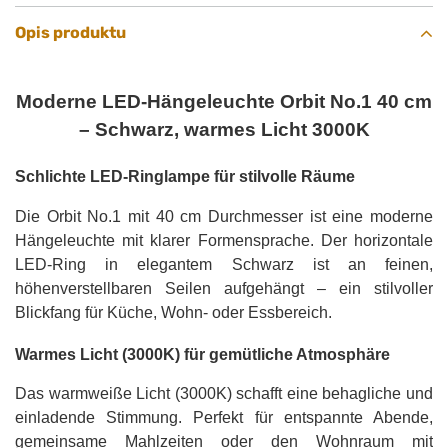
Opis produktu
Moderne LED-Hängeleuchte Orbit No.1 40 cm
– Schwarz, warmes Licht 3000K
Schlichte LED-Ringlampe für stilvolle Räume
Die Orbit No.1 mit 40 cm Durchmesser ist eine moderne
Hängeleuchte mit klarer Formensprache. Der horizontale
LED-Ring in elegantem Schwarz ist an feinen,
höhenverstellbaren Seilen aufgehängt – ein stilvoller
Blickfang für Küche, Wohn- oder Essbereich.
Warmes Licht (3000K) für gemütliche Atmosphäre
Das warmweiße Licht (3000K) schafft eine behagliche und
einladende Stimmung. Perfekt für entspannte Abende,
gemeinsame Mahlzeiten oder den Wohnraum mit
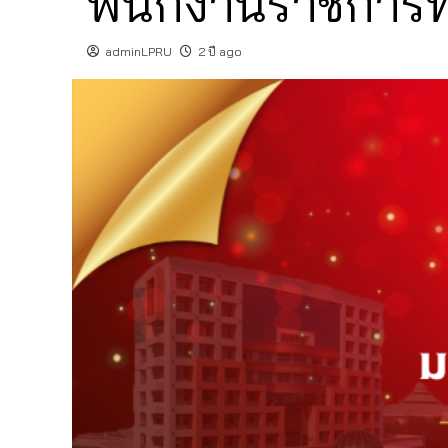
พนักงานราชการทั
adminLPRU
2 ปี ago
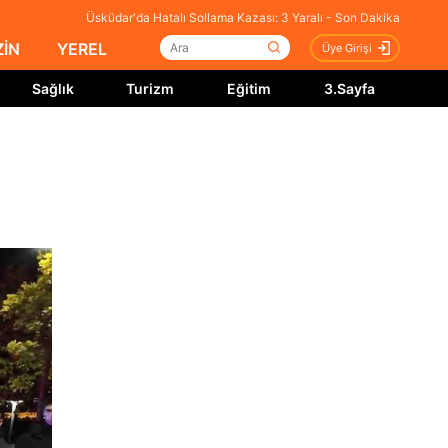
Üsküdar'da Hatalı Sollama Kazası: 3 Yaralı - Son Dakika
İN
YEREL
Üye Girişi
Sağlık
Turizm
Eğitim
3.Sayfa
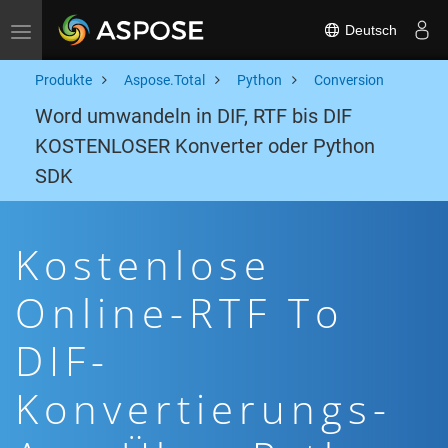
Deutsch
Toggle navigation
Produkte
Aspose.Total
Python
Conversion
Word umwandeln in DIF, RTF bis DIF
KOSTENLOSER Konverter oder Python
SDK
Kostenlose
Online-RTF To
DIF-
Konvertierungs-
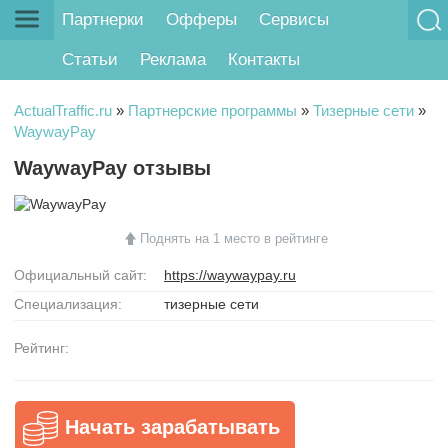
Партнерки
Офферы
Сервисы
Статьи
Реклама
Контакты
ActualTraffic.ru
»
Партнерские программы
»
Тизерные сети
»
WaywayPay
WaywayPay отзывы
Поднять на 1 место в рейтинге
Официальный сайт:
https://waywaypay.ru
Специализация:
тизерные сети
Рейтинг:
Начать зарабатывать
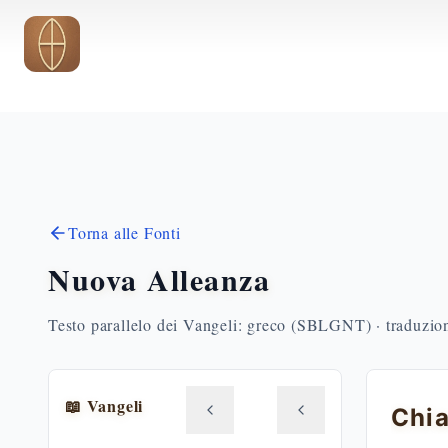
Vai al contenuto principale
Torna alle Fonti
Nuova Alleanza
Testo parallelo dei Vangeli: greco (SBLGNT) · traduzione
📖 Vangeli
Chia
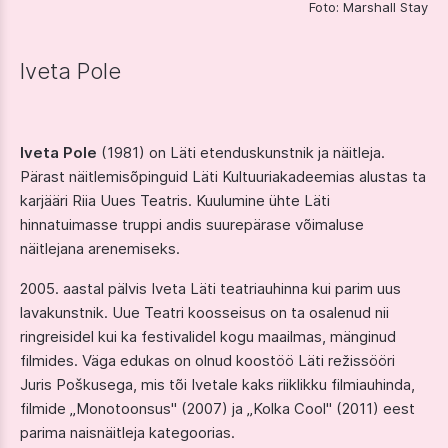
Foto: Marshall Stay
Iveta Pole
Iveta Pole
(1981) on Läti etenduskunstnik ja näitleja.
Pärast näitlemisõpinguid Läti Kultuuriakadeemias alustas ta
karjääri Riia Uues Teatris. Kuulumine ühte Läti
hinnatuimasse truppi andis suurepärase võimaluse
näitlejana arenemiseks.
2005. aastal pälvis Iveta Läti teatriauhinna kui parim uus
lavakunstnik. Uue Teatri koosseisus on ta osalenud nii
ringreisidel kui ka festivalidel kogu maailmas, mänginud
filmides. Väga edukas on olnud koostöö Läti režissööri
Juris Poškusega, mis tõi Ivetale kaks riiklikku filmiauhinda,
filmide „Monotoonsus" (2007) ja „Kolka Cool" (2011) eest
parima naisnäitleja kategoorias.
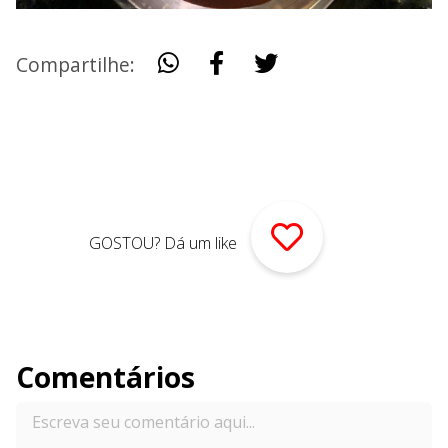
Compartilhe:
GOSTOU? Dá um like
Comentários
☆ ☆ ☆ ☆ ☆ ☆ ☆
● **TASK DETAILS**: Every line of the listing that includes the word "Vangeli" must be copied.

● **SOLVED PROBLEM**:
Testo parallelo dei Vangeli: greco (SBLGNT) · traduzione
📖 Vangeli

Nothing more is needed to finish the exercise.